In the BrainPOP ELL movie, There are Monsters! (L1U3L3), Ben and Moby see many things in the park through their telescope, including a few surprises! Using the phrases there is and there are Ben describes what he sees to Moby. In this lesson plan, adaptable for grades K-8, students practice using the phrases there is and there are in the affirmative, negative, and question forms.
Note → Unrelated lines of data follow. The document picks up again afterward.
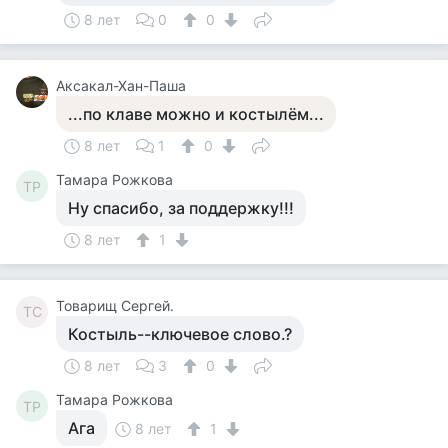
8 лет
0
0
Аксакал-Хан-Паша
...по клаве можно и костылём...
8 лет
1
0
Тамара Рожкова
ТР
Ну спасибо, за поддержку!!!
8 лет
1
Товарищ Сергей.
ТС
Костыль--ключевое слово.?
8 лет
3
0
Тамара Рожкова
ТР
Ага
8 лет
1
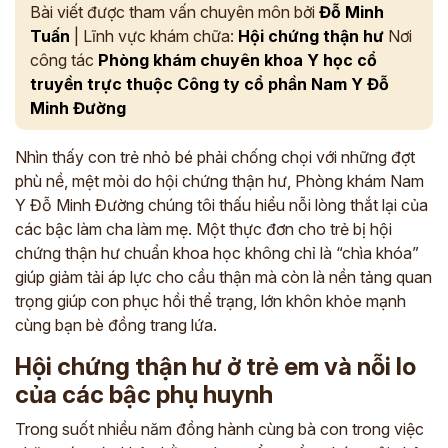
Bài viết được tham vấn chuyên môn bởi
Đỗ Minh
Tuấn
| Lĩnh vực khám chữa:
Hội chứng thận hư
Nơi
công tác
Phòng khám chuyên khoa Y học cổ
truyền trực thuộc Công ty cổ phần Nam Y Đỗ
Minh Đường
Nhìn thấy con trẻ nhỏ bé phải chống chọi với những đợt
phù nề, mệt mỏi do hội chứng thận hư, Phòng khám Nam
Y Đỗ Minh Đường chúng tôi thấu hiểu nỗi lòng thắt lại của
các bậc làm cha làm mẹ. Một thực đơn cho trẻ bị hội
chứng thận hư chuẩn khoa học không chỉ là “chìa khóa”
giúp giảm tải áp lực cho cầu thận mà còn là nền tảng quan
trọng giúp con phục hồi thể trạng, lớn khôn khỏe mạnh
cùng bạn bè đồng trang lứa.
Hội chứng thận hư ở trẻ em và nỗi lo
của các bậc phụ huynh
Trong suốt nhiều năm đồng hành cùng bà con trong việc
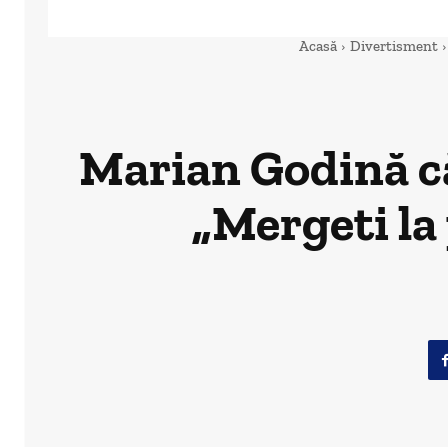
Acasă
Divertisment
Marian Godină căt
„Mergeti la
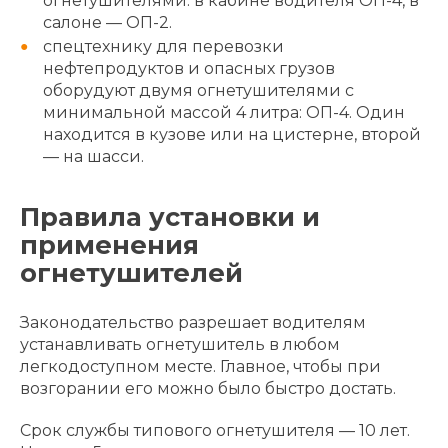
огнетушителями: в кабине водителя ОП-4, в
салоне — ОП-2.
спецтехнику для перевозки
нефтепродуктов и опасных грузов
оборудуют двумя огнетушителями с
минимальной массой 4 литра: ОП-4. Один
находится в кузове или на цистерне, второй
— на шасси.
Правила установки и
применения
огнетушителей
Законодательство разрешает водителям
устанавливать огнетушитель в любом
легкодоступном месте. Главное, чтобы при
возгорании его можно было быстро достать.
Срок службы типового огнетушителя — 10 лет.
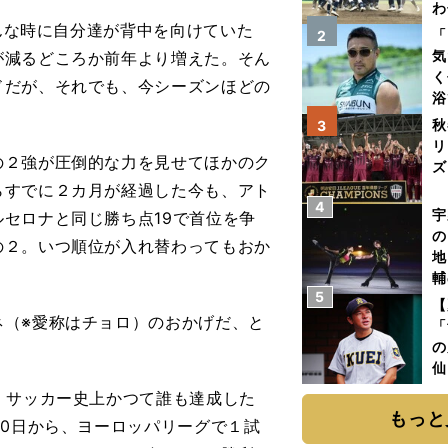
わ
んな時に自分達が背中を向けていた
だ
「
2
気
が減るどころか前年より増えた。そん
く
ドだが、それでも、今シーズンほどの
浴
太
秋
3
ァ
リ
２強が圧倒的な力を見せてほかのク
ズ
らすでに２カ月が経過した今も、アト
4
を
宇
セロナと同じ勝ち点19で首位を争
の
の２。いつ順位が入れ替わってもおか
地
輔
5
題
【
（※愛称はチョロ）のおかげだ、と
「
の
仙
か
、サッカー史上かつて誰も達成した
画
もっと
20日から、ヨーロッパリーグで１試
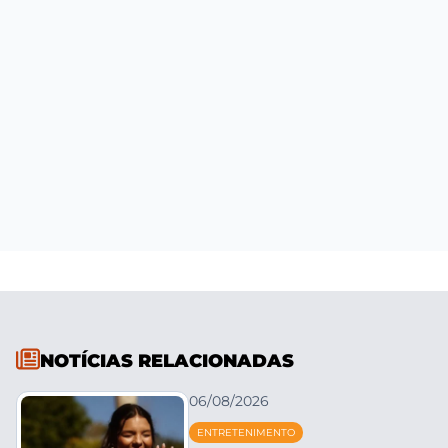
NOTÍCIAS RELACIONADAS
06/08/2026
ENTRETENIMENTO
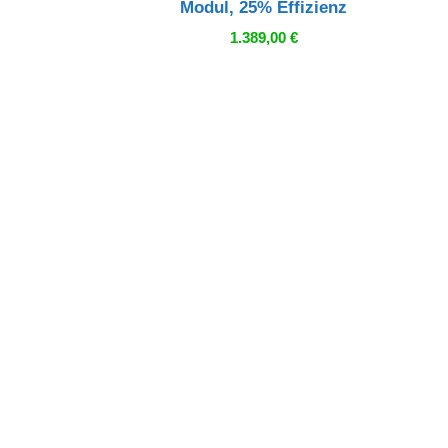
Modul, 25% Effizienz
1.389,00
€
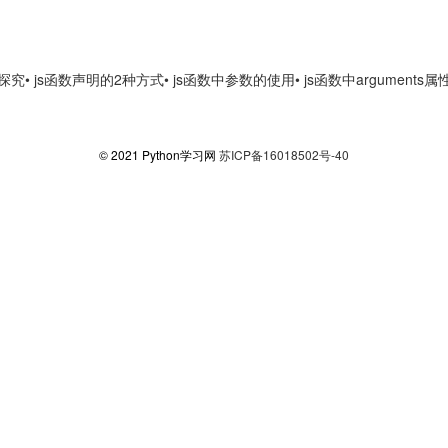
的探究
• js函数声明的2种方式
• js函数中参数的使用
• js函数中arguments
© 2021 Python学习网
苏ICP备16018502号-40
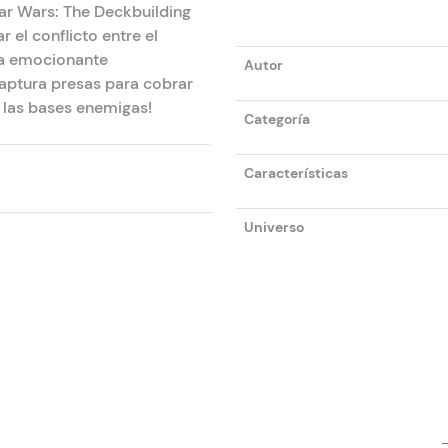
tar Wars: The Deckbuilding
 el conflicto entre el
na emocionante
Autor
captura presas para cobrar
e las bases enemigas!
Categoría
Características
Universo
Lesson Plan Common Core State Standards Alignments

Students will:

  1. Describe the movie using sentences with there is and there are.
  2. Compare and contrast two images, identifying the differences to a partner.
  3. Describe their rooms to a partner using there is and there are in sentences.


there is, there are, many


Lesson Procedure:

  1. Describe the Scene. On a second viewing of the movie There are Monsters! (L1U3L3), pause the movie periodically and ask students to say sentences about what they see, using there is and there are. Have partners think of sentences together, generating a list as you continue through the movie. Then ask the partners to share their sentences with the class. Keep a list on the board of singular and plural sentences.
  2. Find the Differences. Distribute At the Park Image and the At the Park Action Image: Find the Differences to pairs of students. One student is given one image and the other the second image, and they are not to show each other their images. Partners ask each other questions to identify differences between their two images. Make sure that they frame their questions and answers using there is and there are. For example: Are there three apples under the table? For additional support, put a word bank on the board with question and answer prompts and any additional vocabulary they may need.
  3. My Room. Do an imagery exercise with the class as a Think-Aloud. Model describing your room at home for the class. For example: “I am imagining my room. There is a table in my room. There are seven books on the table. There is a window. There are no pictures on the walls. There is a white cat on my bed.” Now ask partners to describe their rooms to each other. Differentiate the activity as appropriate. Options include: 1) Partners relate simple sentences to each other; 2) One student describes his room while his partner draws it on a blank page; 3) Each student draws a simple picture of his or her room, describes it for his or her partner to draw, then they exchange and compare the two drawings; or 4) Give the students time to write a simple paragraph about their rooms and then exchange papers for a partner to draw according to the written description.